Given data ▸
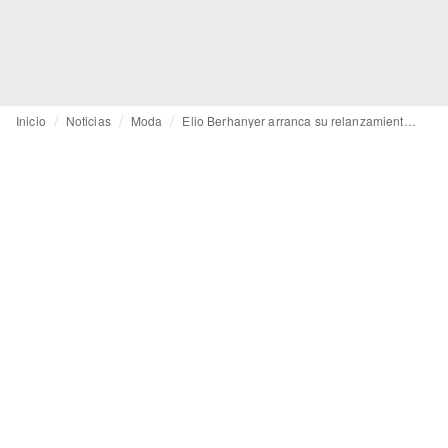
Inicio
Noticias
Moda
Elio Berhanyer arranca su relanzamiento con Sergio de Lázaro (Otrura) como nuevo director creativo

Task description ▸ Except for the pictures, please retype the listing above exactly.

Answer ▸
Inicio
Noticias
Moda
Elio Berhanyer arranca su relanzamiento con Sergio de Lázaro (Otrura) como nuevo director creativo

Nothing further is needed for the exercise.